# Other Aquarium Forums > Freshwater Fauna >  puffer fish eat shrimps?

## mordrake

hi

my shrimp tank is having a snail problem.
thinking of adding a small puffer in.
question is, will the puffer go for my cherry shrimps once it's done with the snails? 
as my cherry shrimps are in breeding mood all the time, i have alot of small baby shrimps in the 1.5ft tank.
other fishes include
2 cardinals
3 harlequins
2 boraras brigittae
2 licorice gouramis (dun eat snails)
3 balloon rams (they dun eat the shrimps n snails)
2 otos
about 50++ cherry shrimps

----------


## cloud79

I do not suggest u to put a puffer fish to get rid of your snails due to the presence of shrimps n other small fishes inside! Some time ago, i used a puffer to use against my snail-infested tank. The puffer took a day to finish off my snails n start to go for other fishes esp their fins! I believe your shrimps will not be spared! U must weigh the importance b4 adding this innocent killer into your tank!  :Wink:

----------


## jonapur

i think most probably they will eat the shrimps
i once had snail problem too.i put some puffer into the tank.after they finish the snails,they went on eating my baby platies...after that they no longer wan to eat snails they keep finding platies.i think shrimps are much more delicious than snails.if i were the puffer,i would wan to eat shrimps rather than snails.( :Smile:

----------


## jonapur

Products like snail away are not very effective.yes they can remove the snails but temporary only.i tried b4.they will still be back...

----------


## mordrake

thanks for the advise. 
guess i'll tolerate the snails and do manual clearing once in a while.
don't want anything to harm my cherries  :Smug:

----------


## geoffrey

Try Botia Loaches such as Clown Loach (_Botia macrantha_), Dwarf Loach (_Botia sidthimunki_) and Skunk Loach (_Botia morleti_).

----------


## mordrake

the dwarf loach looks interesting but the write-ups says they eat inveberates. 
if really don't touch shrimps, may i know where to get them and how much?
thanks  :Smile:

----------


## geoffrey

Dwarf is indeed a pretty fish apart from what it can do.

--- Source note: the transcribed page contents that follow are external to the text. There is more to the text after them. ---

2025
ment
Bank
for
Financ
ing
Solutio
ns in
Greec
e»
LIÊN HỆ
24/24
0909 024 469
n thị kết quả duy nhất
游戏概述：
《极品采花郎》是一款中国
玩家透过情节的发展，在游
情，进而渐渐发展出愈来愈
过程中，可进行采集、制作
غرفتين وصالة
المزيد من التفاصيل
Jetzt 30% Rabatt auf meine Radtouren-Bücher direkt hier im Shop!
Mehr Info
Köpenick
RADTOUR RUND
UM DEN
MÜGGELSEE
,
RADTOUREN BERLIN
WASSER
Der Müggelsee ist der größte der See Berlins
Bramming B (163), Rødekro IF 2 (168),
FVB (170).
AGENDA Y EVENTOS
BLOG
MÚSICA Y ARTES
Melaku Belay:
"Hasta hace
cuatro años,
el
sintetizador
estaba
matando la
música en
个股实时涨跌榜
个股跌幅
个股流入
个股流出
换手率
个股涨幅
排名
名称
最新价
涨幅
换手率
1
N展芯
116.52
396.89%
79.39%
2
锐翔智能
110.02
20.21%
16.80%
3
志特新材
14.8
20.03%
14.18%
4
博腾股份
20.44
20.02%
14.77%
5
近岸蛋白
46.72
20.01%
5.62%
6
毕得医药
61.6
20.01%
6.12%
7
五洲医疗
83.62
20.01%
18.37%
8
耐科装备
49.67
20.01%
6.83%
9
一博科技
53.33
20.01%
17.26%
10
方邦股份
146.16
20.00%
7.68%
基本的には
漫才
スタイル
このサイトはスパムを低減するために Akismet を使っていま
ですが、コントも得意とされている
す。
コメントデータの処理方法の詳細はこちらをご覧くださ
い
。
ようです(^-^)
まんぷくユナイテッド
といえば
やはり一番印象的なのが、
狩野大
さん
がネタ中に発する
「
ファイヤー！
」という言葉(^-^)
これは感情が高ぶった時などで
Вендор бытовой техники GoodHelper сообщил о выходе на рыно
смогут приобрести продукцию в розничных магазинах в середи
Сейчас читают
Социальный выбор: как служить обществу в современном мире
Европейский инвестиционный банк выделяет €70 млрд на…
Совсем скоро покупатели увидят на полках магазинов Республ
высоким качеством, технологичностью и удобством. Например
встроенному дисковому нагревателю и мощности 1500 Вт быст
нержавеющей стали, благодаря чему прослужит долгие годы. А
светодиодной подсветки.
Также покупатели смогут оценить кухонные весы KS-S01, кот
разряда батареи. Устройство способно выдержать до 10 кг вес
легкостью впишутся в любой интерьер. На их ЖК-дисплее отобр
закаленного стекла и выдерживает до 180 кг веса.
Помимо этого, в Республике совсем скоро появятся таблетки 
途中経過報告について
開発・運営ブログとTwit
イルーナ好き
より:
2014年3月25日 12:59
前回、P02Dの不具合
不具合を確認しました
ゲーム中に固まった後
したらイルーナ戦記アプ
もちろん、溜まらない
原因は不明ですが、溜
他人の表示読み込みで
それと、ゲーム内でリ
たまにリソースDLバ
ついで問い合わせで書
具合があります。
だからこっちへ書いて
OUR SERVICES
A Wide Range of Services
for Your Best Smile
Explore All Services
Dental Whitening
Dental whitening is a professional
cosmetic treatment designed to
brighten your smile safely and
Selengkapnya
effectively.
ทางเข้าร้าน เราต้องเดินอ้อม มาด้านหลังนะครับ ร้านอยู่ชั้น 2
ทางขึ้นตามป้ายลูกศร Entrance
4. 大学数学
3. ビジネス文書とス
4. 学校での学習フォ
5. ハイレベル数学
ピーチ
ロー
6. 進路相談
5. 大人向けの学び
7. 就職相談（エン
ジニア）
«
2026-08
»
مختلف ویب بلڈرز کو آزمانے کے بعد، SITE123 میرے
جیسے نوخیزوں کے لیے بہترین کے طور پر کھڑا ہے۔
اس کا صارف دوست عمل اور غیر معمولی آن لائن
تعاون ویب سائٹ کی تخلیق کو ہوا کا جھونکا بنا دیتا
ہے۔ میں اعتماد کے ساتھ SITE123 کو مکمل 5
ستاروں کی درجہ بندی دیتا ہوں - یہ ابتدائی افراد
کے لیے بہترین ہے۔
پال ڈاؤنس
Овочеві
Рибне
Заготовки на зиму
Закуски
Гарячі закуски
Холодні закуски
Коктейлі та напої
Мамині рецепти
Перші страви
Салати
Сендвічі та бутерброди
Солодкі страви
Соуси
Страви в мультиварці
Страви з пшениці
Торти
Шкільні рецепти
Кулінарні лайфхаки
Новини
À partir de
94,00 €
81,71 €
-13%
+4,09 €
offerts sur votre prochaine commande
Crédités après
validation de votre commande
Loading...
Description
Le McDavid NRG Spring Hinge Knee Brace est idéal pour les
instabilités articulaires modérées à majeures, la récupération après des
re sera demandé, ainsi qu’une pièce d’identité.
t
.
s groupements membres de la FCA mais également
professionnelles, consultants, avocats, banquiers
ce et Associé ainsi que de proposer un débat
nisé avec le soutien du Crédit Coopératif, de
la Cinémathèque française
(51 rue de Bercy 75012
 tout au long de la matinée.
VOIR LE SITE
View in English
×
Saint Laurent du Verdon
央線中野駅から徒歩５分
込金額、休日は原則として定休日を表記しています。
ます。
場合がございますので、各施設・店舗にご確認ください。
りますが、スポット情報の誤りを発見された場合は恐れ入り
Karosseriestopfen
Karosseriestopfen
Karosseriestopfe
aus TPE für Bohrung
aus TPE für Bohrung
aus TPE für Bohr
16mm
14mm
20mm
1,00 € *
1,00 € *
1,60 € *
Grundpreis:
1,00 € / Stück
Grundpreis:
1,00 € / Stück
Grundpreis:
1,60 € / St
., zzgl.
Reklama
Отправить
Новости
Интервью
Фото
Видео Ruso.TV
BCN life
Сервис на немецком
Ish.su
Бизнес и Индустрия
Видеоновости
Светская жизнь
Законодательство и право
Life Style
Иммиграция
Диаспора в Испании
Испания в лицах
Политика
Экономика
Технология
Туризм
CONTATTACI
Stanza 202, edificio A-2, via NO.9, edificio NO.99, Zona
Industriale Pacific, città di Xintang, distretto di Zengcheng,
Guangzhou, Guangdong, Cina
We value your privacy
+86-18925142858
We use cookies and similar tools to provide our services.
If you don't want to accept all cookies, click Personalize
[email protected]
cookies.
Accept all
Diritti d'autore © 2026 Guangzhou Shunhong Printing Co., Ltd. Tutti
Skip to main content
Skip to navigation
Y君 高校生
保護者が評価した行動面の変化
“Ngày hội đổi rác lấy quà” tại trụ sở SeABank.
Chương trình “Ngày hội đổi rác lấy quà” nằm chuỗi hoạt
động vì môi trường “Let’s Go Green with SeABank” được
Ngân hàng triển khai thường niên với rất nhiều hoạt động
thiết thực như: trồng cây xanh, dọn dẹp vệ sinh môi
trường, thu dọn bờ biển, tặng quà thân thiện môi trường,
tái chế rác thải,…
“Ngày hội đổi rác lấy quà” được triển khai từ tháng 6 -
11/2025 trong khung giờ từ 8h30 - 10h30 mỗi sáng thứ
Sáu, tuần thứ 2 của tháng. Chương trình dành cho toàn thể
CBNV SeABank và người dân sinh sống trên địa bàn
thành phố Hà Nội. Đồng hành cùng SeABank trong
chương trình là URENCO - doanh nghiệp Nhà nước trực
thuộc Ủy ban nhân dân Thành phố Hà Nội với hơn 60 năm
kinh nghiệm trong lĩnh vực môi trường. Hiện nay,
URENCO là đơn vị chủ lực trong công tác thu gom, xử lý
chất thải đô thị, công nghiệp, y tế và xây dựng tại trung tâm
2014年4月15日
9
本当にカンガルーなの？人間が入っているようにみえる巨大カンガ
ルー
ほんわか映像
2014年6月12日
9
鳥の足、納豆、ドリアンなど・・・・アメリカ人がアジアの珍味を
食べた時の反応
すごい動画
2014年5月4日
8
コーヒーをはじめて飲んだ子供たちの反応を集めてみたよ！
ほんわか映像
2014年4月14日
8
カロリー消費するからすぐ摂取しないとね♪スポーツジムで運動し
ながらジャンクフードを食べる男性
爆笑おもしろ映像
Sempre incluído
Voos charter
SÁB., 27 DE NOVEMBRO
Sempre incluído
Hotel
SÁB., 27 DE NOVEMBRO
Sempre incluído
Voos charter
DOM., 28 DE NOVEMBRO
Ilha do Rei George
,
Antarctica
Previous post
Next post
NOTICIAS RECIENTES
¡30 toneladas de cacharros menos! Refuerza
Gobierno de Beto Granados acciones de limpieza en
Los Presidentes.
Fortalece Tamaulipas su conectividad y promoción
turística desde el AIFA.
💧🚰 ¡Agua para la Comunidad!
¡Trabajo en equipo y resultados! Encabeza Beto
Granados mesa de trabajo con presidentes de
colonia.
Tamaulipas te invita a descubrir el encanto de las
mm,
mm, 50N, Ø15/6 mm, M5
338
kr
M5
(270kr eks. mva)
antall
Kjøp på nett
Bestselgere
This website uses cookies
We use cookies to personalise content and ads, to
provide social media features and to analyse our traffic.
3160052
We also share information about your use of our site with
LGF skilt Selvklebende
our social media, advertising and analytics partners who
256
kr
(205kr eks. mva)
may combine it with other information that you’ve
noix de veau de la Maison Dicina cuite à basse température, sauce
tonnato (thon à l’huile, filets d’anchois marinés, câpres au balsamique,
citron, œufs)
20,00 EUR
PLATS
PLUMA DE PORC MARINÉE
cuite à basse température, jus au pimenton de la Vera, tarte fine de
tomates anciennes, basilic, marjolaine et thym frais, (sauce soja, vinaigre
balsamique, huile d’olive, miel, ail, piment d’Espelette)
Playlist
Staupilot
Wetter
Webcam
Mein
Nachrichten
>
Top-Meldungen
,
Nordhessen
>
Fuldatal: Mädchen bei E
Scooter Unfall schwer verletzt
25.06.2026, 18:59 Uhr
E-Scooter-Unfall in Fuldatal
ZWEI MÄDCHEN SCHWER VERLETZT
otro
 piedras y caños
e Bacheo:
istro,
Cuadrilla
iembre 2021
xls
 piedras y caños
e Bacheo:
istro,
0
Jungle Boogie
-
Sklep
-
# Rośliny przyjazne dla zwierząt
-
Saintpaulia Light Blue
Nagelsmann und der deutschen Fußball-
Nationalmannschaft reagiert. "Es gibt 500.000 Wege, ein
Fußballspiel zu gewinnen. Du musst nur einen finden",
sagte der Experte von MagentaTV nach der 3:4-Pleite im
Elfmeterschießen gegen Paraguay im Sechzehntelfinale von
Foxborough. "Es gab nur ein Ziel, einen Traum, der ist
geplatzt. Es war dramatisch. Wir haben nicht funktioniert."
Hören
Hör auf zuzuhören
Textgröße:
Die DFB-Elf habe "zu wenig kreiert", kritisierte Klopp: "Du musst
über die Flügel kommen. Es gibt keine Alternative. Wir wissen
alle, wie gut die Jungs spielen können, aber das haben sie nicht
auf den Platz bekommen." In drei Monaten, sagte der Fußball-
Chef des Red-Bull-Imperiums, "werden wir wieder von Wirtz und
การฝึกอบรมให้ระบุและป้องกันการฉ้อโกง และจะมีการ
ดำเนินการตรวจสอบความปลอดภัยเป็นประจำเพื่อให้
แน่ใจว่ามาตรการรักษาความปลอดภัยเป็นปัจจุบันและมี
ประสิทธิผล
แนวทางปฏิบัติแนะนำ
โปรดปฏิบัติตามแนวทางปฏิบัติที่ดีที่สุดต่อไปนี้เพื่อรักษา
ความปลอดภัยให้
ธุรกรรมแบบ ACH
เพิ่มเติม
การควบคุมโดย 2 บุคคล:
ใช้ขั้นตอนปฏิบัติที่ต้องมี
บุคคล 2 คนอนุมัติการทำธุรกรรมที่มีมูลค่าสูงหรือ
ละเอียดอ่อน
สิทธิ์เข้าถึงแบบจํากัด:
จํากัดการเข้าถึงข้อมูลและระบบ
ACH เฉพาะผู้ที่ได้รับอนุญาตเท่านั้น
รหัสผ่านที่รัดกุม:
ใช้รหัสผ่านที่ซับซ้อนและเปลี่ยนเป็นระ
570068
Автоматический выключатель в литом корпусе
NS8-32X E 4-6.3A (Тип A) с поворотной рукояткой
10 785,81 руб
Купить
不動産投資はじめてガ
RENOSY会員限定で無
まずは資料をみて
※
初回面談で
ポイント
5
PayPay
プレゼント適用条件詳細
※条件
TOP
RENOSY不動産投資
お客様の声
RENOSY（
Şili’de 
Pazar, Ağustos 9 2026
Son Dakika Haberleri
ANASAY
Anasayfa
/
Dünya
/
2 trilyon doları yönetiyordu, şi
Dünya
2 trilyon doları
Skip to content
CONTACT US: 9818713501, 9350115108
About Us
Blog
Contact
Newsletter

Yes, part of their diet includes crustacean. Benny said some can be found in Choong Sua.

----------


## nickpower

hi,
I added a puffer to control my snail problems in my tank. But after finishing up the snails. The puffer just roam around the tank. It didn't bite the other fishes, maybe is slower.
But i think if u keep ur puffer full, it will not bite other fishes. It kinda cute watching the puffer swimming about with its small fins...

----------


## checkerboard

puffers are very smart despite their cute blur looks.

they are not exactly fin nippers through chsing other fishes. They ambush them. so, he may look more harmless than he really is.

not recommended for tanks with shrimps and small boraras etc i have to say.

----------


## sherchoo

Most dwarf cichlids like rams and apisto do elp in snail control. Just another option worth mentioning.

----------